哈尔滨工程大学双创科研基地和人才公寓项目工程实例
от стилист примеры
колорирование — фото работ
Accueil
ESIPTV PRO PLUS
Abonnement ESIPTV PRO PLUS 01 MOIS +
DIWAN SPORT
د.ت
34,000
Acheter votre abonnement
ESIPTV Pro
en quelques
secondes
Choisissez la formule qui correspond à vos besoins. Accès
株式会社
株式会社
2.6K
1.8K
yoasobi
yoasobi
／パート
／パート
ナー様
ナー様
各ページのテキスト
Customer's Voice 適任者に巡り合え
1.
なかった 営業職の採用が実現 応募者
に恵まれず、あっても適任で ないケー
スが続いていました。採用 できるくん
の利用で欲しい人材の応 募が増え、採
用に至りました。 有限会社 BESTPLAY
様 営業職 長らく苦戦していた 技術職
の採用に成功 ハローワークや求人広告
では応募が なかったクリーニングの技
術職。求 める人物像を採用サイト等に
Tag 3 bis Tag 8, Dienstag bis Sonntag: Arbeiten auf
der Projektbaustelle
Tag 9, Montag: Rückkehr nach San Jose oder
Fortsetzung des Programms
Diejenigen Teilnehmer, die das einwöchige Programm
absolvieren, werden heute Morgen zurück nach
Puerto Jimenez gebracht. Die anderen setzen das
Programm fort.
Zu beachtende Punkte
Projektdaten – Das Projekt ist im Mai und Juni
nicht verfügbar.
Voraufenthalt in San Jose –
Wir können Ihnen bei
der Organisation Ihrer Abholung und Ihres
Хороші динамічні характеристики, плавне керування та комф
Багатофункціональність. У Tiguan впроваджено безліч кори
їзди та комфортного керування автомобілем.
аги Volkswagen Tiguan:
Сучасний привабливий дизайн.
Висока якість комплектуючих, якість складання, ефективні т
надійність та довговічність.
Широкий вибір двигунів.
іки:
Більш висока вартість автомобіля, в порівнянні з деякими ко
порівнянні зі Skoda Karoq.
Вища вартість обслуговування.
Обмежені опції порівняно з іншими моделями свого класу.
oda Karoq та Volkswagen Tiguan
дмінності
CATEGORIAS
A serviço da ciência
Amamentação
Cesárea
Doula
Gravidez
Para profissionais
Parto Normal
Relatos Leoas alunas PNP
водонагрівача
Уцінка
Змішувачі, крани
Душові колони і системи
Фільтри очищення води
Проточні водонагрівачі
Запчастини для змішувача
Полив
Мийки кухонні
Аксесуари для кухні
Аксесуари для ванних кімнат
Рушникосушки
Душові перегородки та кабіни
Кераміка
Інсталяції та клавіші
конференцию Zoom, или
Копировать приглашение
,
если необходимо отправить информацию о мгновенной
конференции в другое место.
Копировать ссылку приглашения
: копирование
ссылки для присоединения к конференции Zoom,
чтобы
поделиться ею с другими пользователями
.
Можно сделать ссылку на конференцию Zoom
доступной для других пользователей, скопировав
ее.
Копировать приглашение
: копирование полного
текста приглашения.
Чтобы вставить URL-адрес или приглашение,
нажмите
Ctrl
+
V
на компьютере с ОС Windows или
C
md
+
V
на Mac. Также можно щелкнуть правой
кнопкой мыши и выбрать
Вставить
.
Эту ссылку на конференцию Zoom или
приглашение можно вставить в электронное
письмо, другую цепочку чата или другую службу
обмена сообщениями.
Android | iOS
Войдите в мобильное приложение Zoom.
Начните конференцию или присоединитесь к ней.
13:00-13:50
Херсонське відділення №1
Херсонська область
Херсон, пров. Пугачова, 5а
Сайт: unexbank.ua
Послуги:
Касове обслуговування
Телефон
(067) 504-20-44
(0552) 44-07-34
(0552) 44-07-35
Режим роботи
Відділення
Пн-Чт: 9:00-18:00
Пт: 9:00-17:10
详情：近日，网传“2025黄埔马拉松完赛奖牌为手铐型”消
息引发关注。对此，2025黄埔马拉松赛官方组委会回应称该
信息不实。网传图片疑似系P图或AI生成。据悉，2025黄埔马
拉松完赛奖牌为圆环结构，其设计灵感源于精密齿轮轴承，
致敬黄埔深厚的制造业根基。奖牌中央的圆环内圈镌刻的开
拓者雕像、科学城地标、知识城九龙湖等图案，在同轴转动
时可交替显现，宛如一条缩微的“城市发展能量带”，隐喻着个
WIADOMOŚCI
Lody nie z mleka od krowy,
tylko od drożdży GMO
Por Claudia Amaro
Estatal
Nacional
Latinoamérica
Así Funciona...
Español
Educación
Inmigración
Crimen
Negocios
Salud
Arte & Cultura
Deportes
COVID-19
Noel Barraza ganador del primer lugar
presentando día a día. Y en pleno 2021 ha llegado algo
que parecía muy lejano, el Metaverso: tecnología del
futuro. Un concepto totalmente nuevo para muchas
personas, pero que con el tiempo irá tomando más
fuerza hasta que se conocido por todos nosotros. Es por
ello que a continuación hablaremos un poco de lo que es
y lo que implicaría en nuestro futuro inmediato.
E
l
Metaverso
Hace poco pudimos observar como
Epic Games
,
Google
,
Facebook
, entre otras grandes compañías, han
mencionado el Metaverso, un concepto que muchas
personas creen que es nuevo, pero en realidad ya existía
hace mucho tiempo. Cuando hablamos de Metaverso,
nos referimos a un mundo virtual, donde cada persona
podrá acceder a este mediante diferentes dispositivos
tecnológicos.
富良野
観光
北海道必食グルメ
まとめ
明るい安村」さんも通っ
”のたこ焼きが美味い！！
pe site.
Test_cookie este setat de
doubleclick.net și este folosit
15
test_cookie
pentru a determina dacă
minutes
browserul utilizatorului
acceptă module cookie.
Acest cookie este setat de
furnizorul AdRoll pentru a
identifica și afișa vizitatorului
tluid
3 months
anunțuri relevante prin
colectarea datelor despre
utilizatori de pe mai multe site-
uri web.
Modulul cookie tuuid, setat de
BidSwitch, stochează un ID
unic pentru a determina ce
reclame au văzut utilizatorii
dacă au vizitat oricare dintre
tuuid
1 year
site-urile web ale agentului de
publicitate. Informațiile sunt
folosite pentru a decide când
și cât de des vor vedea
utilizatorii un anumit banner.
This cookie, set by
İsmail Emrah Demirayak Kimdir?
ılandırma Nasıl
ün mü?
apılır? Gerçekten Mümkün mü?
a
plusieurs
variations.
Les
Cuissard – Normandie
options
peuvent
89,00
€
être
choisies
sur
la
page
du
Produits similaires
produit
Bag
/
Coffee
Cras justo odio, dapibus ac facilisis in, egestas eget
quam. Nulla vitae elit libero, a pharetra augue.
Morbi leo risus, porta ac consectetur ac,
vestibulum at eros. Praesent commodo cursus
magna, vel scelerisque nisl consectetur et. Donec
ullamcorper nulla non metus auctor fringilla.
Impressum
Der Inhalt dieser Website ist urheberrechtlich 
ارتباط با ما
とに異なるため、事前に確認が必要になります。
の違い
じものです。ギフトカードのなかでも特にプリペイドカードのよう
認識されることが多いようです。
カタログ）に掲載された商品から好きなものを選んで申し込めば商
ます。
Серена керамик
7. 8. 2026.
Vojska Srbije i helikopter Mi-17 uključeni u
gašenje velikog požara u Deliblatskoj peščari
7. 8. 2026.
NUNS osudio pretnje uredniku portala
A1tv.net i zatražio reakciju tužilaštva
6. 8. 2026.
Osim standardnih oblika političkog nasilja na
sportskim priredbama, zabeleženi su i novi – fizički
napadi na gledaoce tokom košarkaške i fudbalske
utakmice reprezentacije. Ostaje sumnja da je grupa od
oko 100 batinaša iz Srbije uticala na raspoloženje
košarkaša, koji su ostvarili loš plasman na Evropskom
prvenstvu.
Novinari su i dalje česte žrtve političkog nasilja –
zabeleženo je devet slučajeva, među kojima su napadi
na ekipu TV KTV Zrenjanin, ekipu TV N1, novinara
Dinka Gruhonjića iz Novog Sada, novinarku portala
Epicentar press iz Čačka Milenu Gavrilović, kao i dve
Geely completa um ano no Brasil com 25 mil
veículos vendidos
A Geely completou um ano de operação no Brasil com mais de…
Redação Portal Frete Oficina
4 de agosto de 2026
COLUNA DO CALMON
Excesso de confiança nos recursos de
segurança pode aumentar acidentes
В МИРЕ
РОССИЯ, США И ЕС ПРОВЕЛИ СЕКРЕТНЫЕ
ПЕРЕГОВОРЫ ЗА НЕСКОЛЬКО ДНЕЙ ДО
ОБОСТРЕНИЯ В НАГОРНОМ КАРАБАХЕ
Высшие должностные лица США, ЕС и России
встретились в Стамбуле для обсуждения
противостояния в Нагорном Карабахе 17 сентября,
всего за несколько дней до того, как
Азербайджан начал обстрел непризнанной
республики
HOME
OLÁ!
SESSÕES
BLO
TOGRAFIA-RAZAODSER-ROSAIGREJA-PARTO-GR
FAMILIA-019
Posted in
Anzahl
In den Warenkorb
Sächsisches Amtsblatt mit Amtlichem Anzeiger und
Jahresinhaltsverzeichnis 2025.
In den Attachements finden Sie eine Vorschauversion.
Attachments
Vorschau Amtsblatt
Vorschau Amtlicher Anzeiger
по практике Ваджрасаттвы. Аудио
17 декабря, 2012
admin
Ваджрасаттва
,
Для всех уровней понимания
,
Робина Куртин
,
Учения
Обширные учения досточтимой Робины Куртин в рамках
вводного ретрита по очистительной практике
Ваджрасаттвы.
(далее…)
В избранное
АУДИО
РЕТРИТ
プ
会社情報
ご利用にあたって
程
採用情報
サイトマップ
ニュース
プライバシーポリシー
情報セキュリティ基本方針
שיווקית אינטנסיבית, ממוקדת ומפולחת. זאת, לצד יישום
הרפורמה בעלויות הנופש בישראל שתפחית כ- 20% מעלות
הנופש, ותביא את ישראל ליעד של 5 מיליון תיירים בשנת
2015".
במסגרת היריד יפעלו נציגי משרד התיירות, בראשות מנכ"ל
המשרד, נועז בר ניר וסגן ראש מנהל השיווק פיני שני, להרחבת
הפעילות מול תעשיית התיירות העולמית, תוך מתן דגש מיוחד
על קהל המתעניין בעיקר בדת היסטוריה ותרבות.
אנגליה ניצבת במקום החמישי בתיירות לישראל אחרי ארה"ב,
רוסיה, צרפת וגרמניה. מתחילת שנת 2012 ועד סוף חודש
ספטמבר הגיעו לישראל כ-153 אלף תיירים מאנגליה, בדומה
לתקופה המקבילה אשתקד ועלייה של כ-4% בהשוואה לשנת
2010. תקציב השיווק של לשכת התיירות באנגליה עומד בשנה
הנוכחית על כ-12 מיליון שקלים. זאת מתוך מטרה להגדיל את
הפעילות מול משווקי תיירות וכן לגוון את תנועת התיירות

### [What you should do]
Reproduce exactly, and only, the part of the listing above that begins at the line with "segurança pode aumentar acidentes" and goes on through the line with "противостояния в Нагорном".

### [Task result]
segurança pode aumentar acidentes
В МИРЕ
РОССИЯ, США И ЕС ПРОВЕЛИ СЕКРЕТНЫЕ
ПЕРЕГОВОРЫ ЗА НЕСКОЛЬКО ДНЕЙ ДО
ОБОСТРЕНИЯ В НАГОРНОМ КАРАБАХЕ
Высшие должностные лица США, ЕС и России
встретились в Стамбуле для обсуждения
противостояния в Нагорном Карабахе 17 сентября,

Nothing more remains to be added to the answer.